Two patients who had matched follow-up imaging during/after pegloticase treatment showed improvement in ≥ 1 ultrasound abnormality. One patient had resolution of a double-contour sign overlying the right metatarsal head after receiving four pegloticase infusions over 16 weeks (tophi and bone erosions persisted). The other patient had marked bilateral reduction in tophi size at the first MTPs (with possible resolution) after intensive SU lowering (< 1.5 mg/dL) at 26 weeks (11 pegloticase infusions received). These findings are in agreement with prior DECT imaging studies, showing an initial deposited MSU volume reduction (approximately 15%–20% at 4 weeks) and approximately 90% depletion by week 24 of therapy [10, 11]. Those studies, along with a prior DECT study during allopurinol treatment [26], have shown that DECT imaging can be a useful tool in diagnosing gout and monitoring therapeutic response to SU-lowering treatment.

The limitations of the current study include its smaller sample size and retrospective data collection. In particular, varying timing of serial images and pegloticase therapy duration (which was based on patient clinical characteristics) prevented systematic analysis. Further, although this community practice has standardized ultrasound protocols, a single sonographer and a single reader analyzed the ultrasound images. As a result, the findings of the current study are preliminary, and a more systematic study on a larger number of patients with uncontrolled gout is needed.

The preliminary findings of the current study further support the use of ultrasound in gout as a readily available and economical imaging modality. To our knowledge, this is the first study to demonstrate the utility of ultrasound for monitoring pegloticase treatment response in patients with uncontrolled gout, who typically have intolerance of or are refractory to oral ULTs. It is important to note that this study was conducted in a community clinic setting, outside of a research facility, to reflect real-world clinical practice. The ultrasound images are representative of the imaging typically performed in the majority of rheumatology practices where pegloticase is most often administered, which enhances the generalizability and translational value of the findings.

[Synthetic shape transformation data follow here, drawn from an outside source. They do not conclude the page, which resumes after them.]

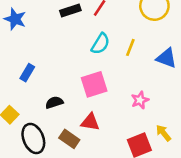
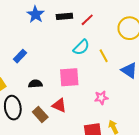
blue star: (15, 19) -> (35, 14), moved
yellow line: (130, 47) -> (104, 56), turned -64

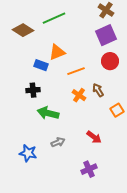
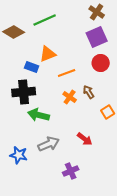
black cross: (33, 90) -> (24, 92), size x1.6
gray arrow: (58, 142) -> (49, 144), size x1.5
purple cross: (89, 169) -> (71, 171), moved

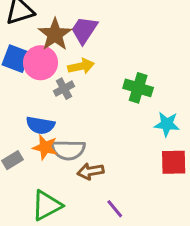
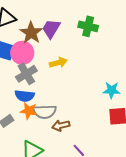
yellow arrow: (81, 66) -> (58, 63), moved
green cross: (138, 88) -> (88, 26), moved
gray cross: (64, 89) -> (26, 74), moved, size x1.5

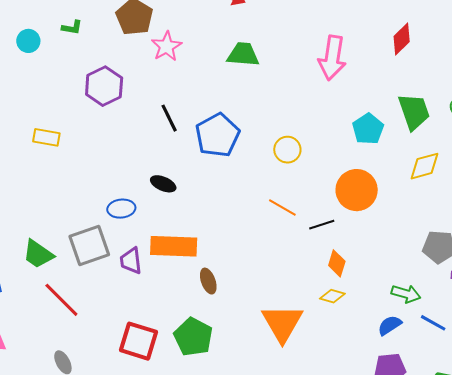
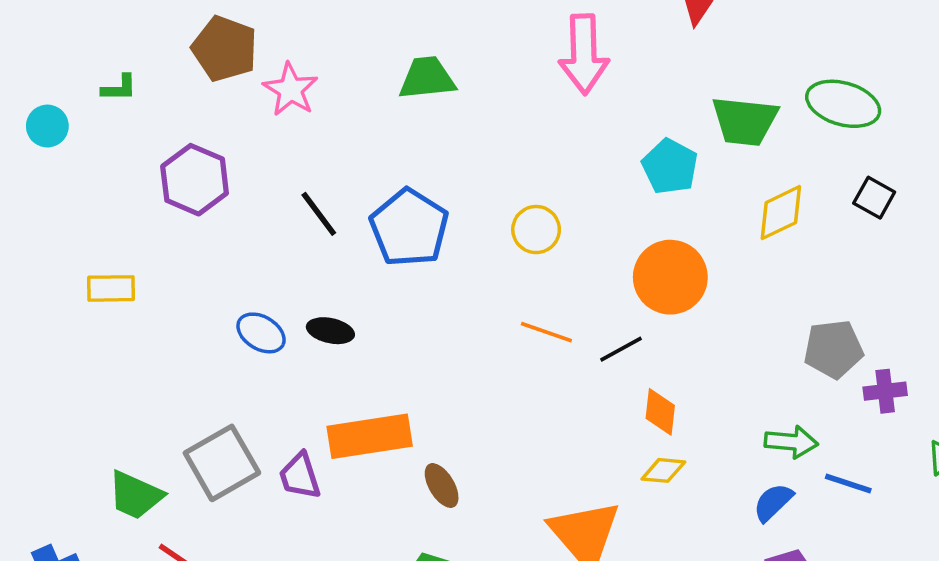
green trapezoid: (414, 112) -> (745, 121), turned 126
blue ellipse: (121, 209) -> (261, 333), moved, turned 48

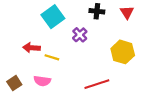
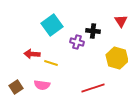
black cross: (97, 11) -> (93, 31), moved
purple cross: (80, 35) -> (77, 42), turned -32

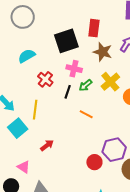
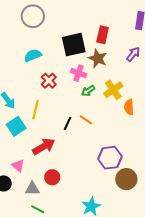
brown star: (103, 52) -> (98, 58), moved
black line: (68, 92) -> (68, 123), moved
red arrow: (47, 145) -> (44, 147), size x1.6
red circle: (94, 162) -> (52, 177), moved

The current study suggests that ultrasound may be an effective imaging modality to monitor tophus and other joint abnormalities during pegloticase treatment. Because optimal pegloticase treatment duration has not yet been established but may be related to tophus resolution [7], ultrasound could be a useful tool for guiding treatment duration in a typical clinical setting. With increased use of pegloticase and increased response rates due to methotrexate co-administration, ultrasound can be an effective and simpler imaging modality to monitor treatment in clinical settings where DECT or other comprehensive assessments may not be available. Further, our findings agree with a prior study that also observed double-contour sign resolution with oral ULT-induced normalization of urate levels (allopurinol [n = 3], probenecid [n = 1]) [27]. Of note, the present study showed double-contour sign resolution within weeks of initiating pegloticase therapy versus several months with oral ULT [27].

In conclusion, this small, retrospective study shows that ultrasound is a useful and readily accessible diagnostic imaging tool that can detect abnormalities associated with uncontrolled gout, including tophi, double-contour signs, and bone erosions. Of note, this study adds evidence that ultrasound may also be useful for monitoring treatment response to both oral and biologic ULTs. Although further study is needed in a larger number of patients, ultrasound imaging seems to be a useful tool for monitoring MSU crystal deposits, which could help inform therapy decisions.